There was a brief silence as the meaning of his words sunk in. It clearly made sense to most, but; "We've got to tell Mum the truth," one of the twins said.

"She'd go mental else," the other agreed. "And Dad as well."

"And Luna!" Ron said, though the tips of his ears went bright red when the twins wolf whistled. "She went through everything else with us, the snow and the dragons and the cave and…."

"Arthur and Molly and Miss Lovegood, then. No one else." Lupin agreed.

"What about Gin?" Bill asked.

Lupin sighed. "And Ginny."

"Filch?" Fred suggested.

"Peeves?" George offered.

"It's not funny, boys!" Lupin reproved them, though without much heat. "You were there; you know what a close thing it was."

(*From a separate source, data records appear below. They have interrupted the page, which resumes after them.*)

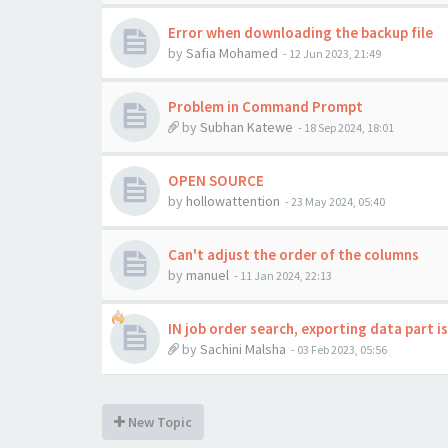
Error when downloading the backup file
by
Safia Mohamed
-
12 Jun 2023, 21:49
Problem in Command Prompt
by
Subhan Katewe
-
18 Sep 2024, 18:01
OPEN SOURCE
by
hollowattention
-
23 May 2024, 05:40
Can't adjust the order of the columns
by
manuel
-
11 Jan 2024, 22:13
IN job order search, exporting data part i
by
Sachini Malsha
-
03 Feb 2023, 05:56
New Topic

"And Snape?" Hermione asked quietly. "What about Snape? Will we trust him?"

Harry's thestral head shook violently. It was his life, his secret. He believed now that Snape had killed Dumbledore on his own orders; he even had a growing suspicion exactly why, although the plan had quite probably failed. All that aside, there was still something not… right about Severus Snape.

"There's your answer," Lupin said. "Although we may have to revisit the question later, for now no one mentions a thing to Profes… er, Snape."

"What will you tell them all, then?" Tonks asked Professor McGonagall, not envying her a bit.

"We must all agree on a story, and stick with it." Lupin reaffirmed.

"Let's get everyone taken care of first and let Hagrid get Harry comfortable. Then perhaps we could discuss…" Professor McGonagall started.

"No!" Mad Eye cut in emphatically. "Do it now. One inconsistency and the seeds of doubt are sown. Potter's best asset right now is time undiscovered to rest up and plan a counter to whatever Riddle's got up his sleeve next. Lupin said it. Surprise is no small weapon against scum like the Dark Lord and his kind."

`It'll certainly surprise him if I'm a bloody thestral,' Harry thought despairingly, trying once more to change himself back. Nothing yet. Not even a flicker.

"We should all swear, and now, on the same story," Moody continued in his low growl. "Potter died at Durmstrang by the Dark Lord's hand, fighting the good fight. The Avada like as hit him in the back while he was wrestling young Weasley here out of the line of fire anyway; might as well make Riddle out as the back-spelling rat he is. Weasley and Granger escaped with his body on a thestral. End of story, goodbye."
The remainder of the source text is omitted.